*How to complete this task*
Whenever the word "each" shows up in a line of the data, copy that line.

(Records excerpted from a collection)
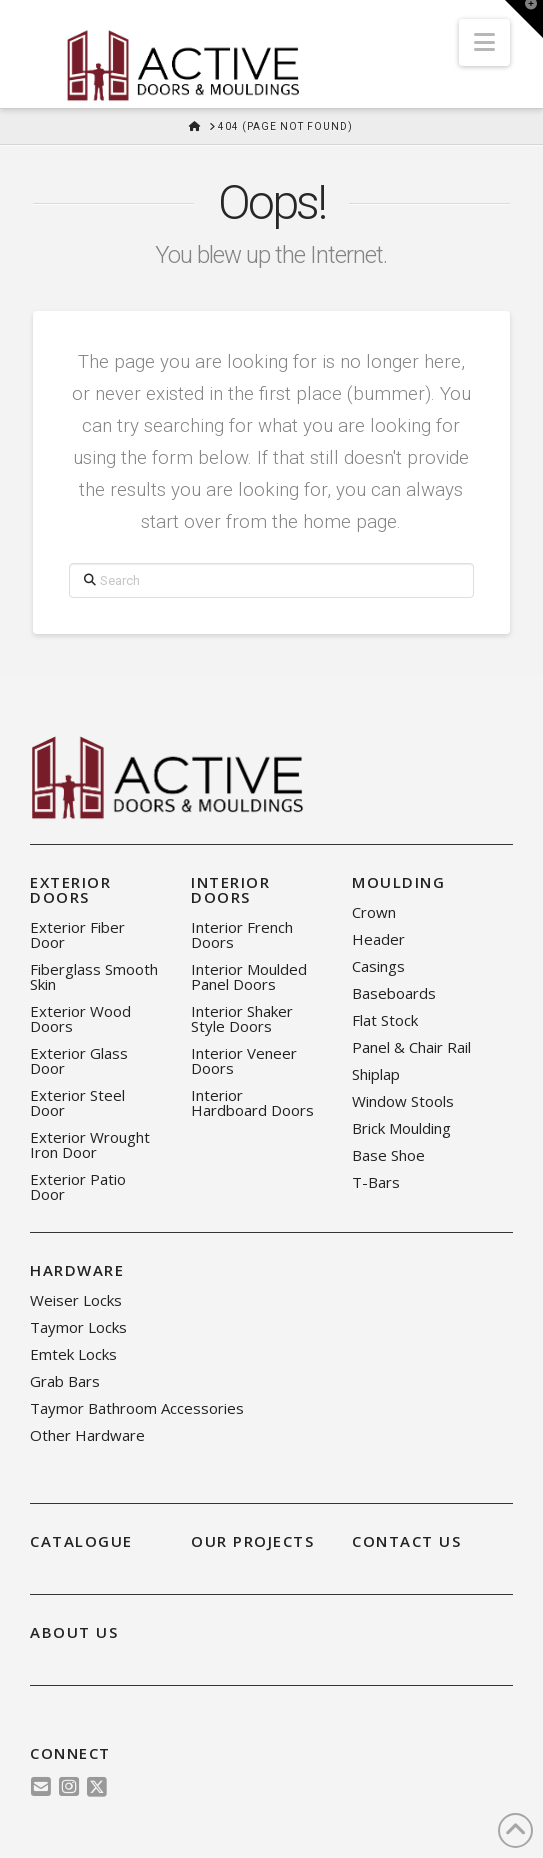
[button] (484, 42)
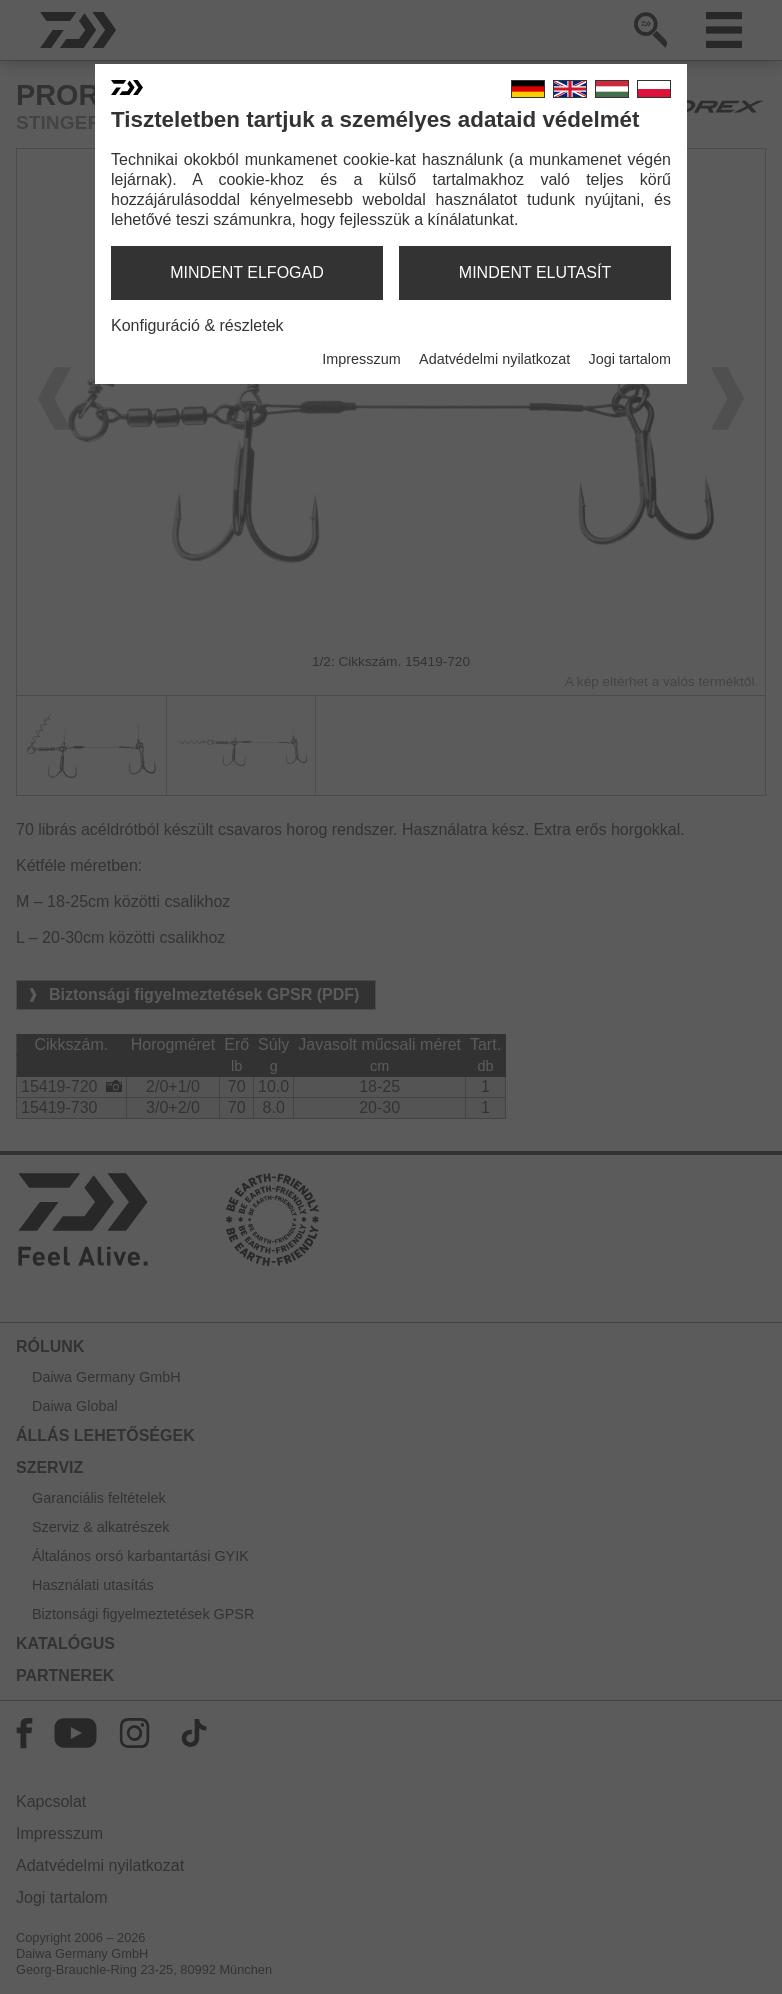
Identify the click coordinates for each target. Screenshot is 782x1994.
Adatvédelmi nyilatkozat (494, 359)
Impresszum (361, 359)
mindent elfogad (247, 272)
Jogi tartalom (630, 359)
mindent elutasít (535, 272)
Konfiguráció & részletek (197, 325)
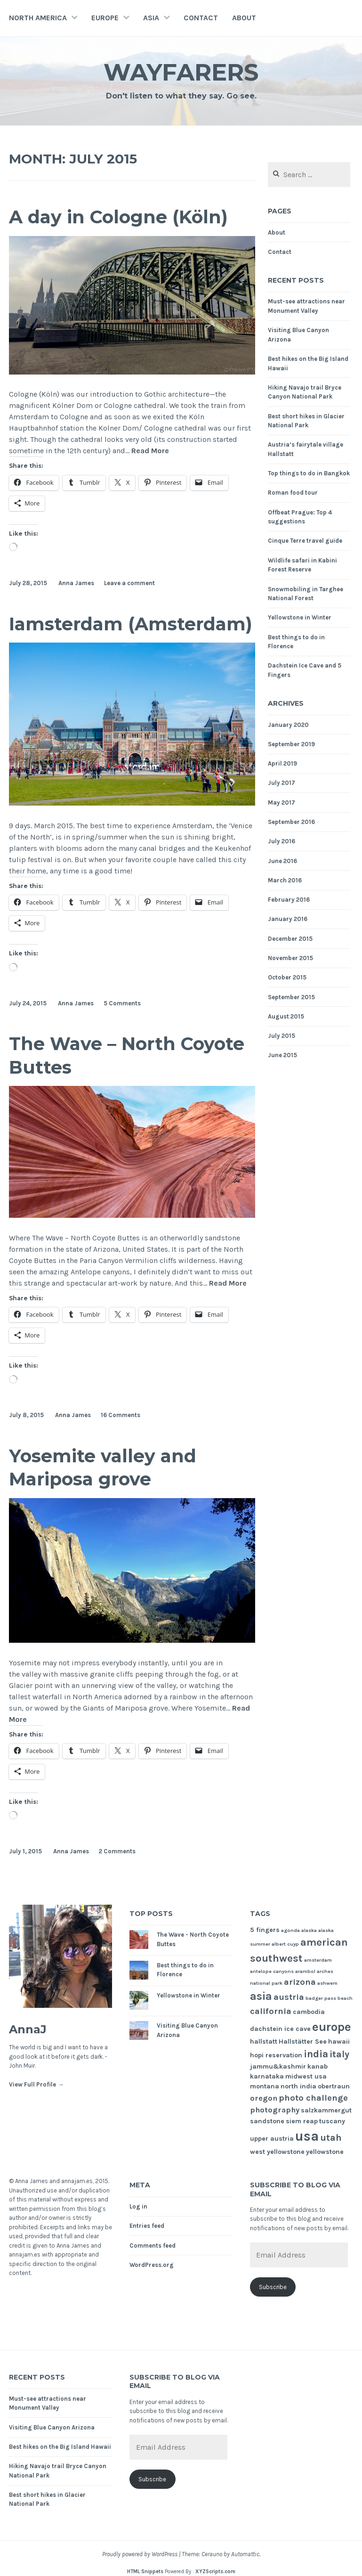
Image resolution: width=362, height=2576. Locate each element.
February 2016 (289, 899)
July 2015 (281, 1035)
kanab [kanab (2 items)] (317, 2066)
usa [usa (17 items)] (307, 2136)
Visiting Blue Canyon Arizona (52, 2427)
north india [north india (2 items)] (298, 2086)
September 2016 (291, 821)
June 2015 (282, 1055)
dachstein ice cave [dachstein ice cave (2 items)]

*Answer to this problem*
Identify the click coordinates for each target. Screenshot is 782x1994.
Image resolution: width=362, height=2576. Locate each element.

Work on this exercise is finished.